I think the question may be a red herring. Is the issue 'whether the AV can be improved upon', i.e. 'whether the Bible ought to be translated into the vernacular'? The 'Received Text' (the constructed document as such does not exist and the AV itself sometimes departs from it) most definitely differs from the original autographs (there can be no argument about this), but existing discrepancies (subject to conspiracy theories of the worst kind) should not be exaggerated: they are extremely minimal and it is possible to reconstruct the NT text with almost perfect accuracy. Bruce Metzger's ”Textual Commentary On The Greek New Testament” sheds some light on this issue. Behind it all, of course, lies the overruling providence of God. 
It would be foolish to fall out with brethren who have not examined the more complex issues pertaining to textual criticism. Greater mortals (incl. J Murray and M Lloyd-Jones) have faithfully preached from the AV, but have not shied away from offering corrections (i.e. deviations from the 'Textus Receptus') when deemed appropriate. I would most certainly not judge a man's spirituality by his lack of understanding of textual criticism. Differences over this issue should not result in the development of a spiritual superiority complex with either party.


----------



## Jerusalem Blade (May 24, 2007)

I think your heart's in the right place on this, Dieter, though I would like to ask you a few questions.

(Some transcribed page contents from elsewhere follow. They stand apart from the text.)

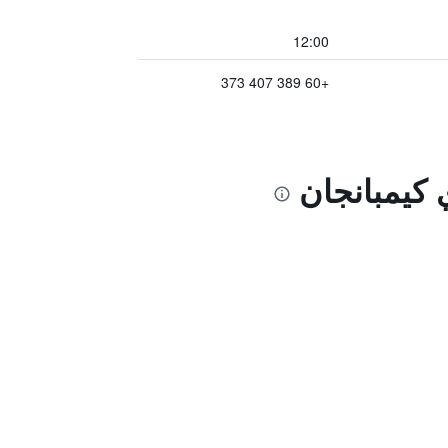
12:00
+60 389 407 373
 كيمبانجان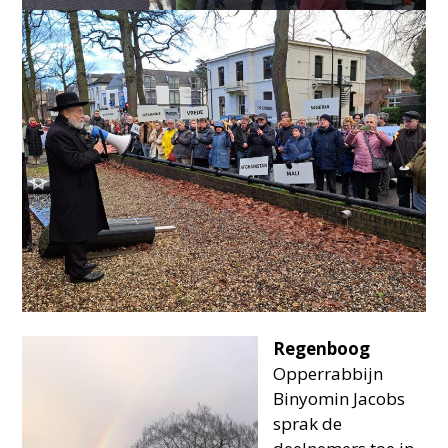
Regenboog
Opperrabbijn
Binyomin Jacobs
sprak de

When you say, "The 'Received Text' (the constructed document as such does not exist and the AV itself sometimes departs from it) most definitely differs from the original autographs (there can be no argument about this)" I am not sure how you define your terms.

When you say "the Received Text" which TR are you referring to? Stephens of 1550? The Elzevirs'? Beza's? Or Scrivener's of 1894? These all are referred to -- loosely -- as the _Textus Receptus_. The TR 1894, Scrivener's compilation of the Greek underlying the KJV, does exist, and the KJV does not depart from that.

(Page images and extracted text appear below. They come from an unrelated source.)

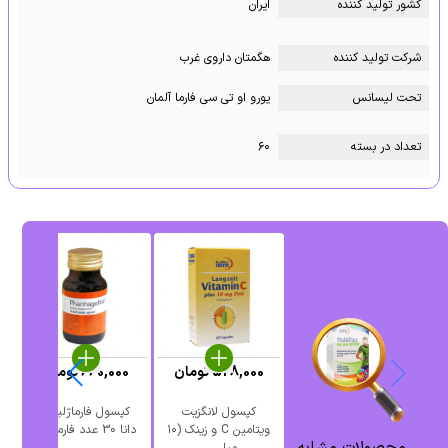
کشور تولید کننده
ایران
شرکت تولید کننده
هگمتان داروی غرب
تحت لیسانس
یورو او تی سی فارما آلمان
تعداد در بسته
۶۰
528,000
تومان
660,000
تومان
کپسول لانگزیت
کپسول فارماژلیتان
ویتامین C و زینک (۱۰
دانا 30 عدد فارماتون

When you say "The 'Received Text'...most definitely differs from the original autographs (there can be no argument about this)", I am not sure how you have arrived at this conclusion. That is, how do you know this?

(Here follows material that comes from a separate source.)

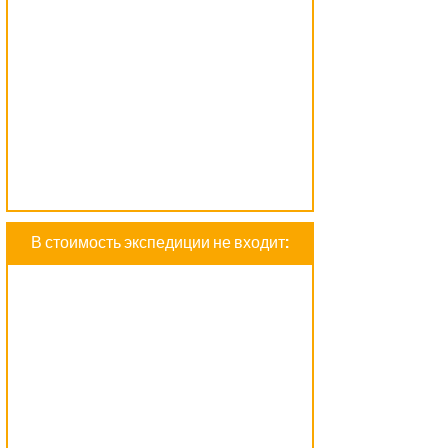
В стоимость экспедиции не входит:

When you say, "existing discrepancies ... should not be exaggerated: they are extremely minimal and it is possible to reconstruct the NT text with almost perfect accuracy". I would ask, How minimal the discrepancies, and how perfect the accuracy? And, is Metzger's work conducive to this reconstruction "with almost perfect accuracy"? Perhaps I should seek precision by asking, What percentage "perfect accuracy" are you talking of?

Thanks!

To answer your question, Larry, I would say, No, they should not take issue with such a one, given, as you said, he continued irenic in his demeanor and was not divisive.

Steve


----------



## Dieter Schneider (May 24, 2007)

Jerusalem Blade said:


> I think your heart's in the right place on this, Dieter, though I would like to ask you a few questions.
> 
> When you say, "The 'Received Text' (the constructed document as such does not exist and the AV itself sometimes departs from it) most definitely differs from the original autographs (there can be no argument about this)" I am not sure how you define your terms.
> 
> ...



A few comments in response

The so-called Received Text – cf. http://www.afii.org/grtrkjv.html (a misnomer – received by whom? The phrase first appears in 1633, i.e. later than 1611 / AV) - well what is it? We only possess an eclectic text. The AV is based on Erasmus' revised text (sort of) which is a bit too complicated to explain. Broadly speaking, Parker says that the TR was authorized by Erasmus, canonized by Stephanus (in 1550 – Stephanus' third ed., based on Erasmus' third ed., not the first one) and deified by Beza (cf. Calvin NT Com., 122; first bracket mine). 
The AV acutally departs from the 1550 ed. (one can cite some 200 examples of sifting variants). 
Metzger (in loc.) has convincingly argued that, e.g., that 1. John 5:7f. (v.l.) has crept in! Candlish already preceded Metzger in 1866!
Variants undoubtedly exist, none of which affect the overall teaching of the NT. 
The Westminster Confession does not assume that the TR is free from corruptions. Calvin frequently speaks of errors having crept in. 
We may speak of some 1.400 variants (very few when compared with the actual length of the NT, most of which are insignificant (e.g. l. 'and' or 'but'; 'Jesus' or 'Jesus Christ'). Only some 50 variants are of some importance. If you wish to work out the percentage in detail you will need to do a word count (I am rather too busy with other matters). 
You may wish to look at http://www.tyndale.cam.ac.uk/Tyndale/links_Biblical.htm


----------



## Jerusalem Blade (May 25, 2007)

Hello Dieter,

The OP question may be a “red herring” to _you_, if your interests lie elsewhere, but to others it is to the point!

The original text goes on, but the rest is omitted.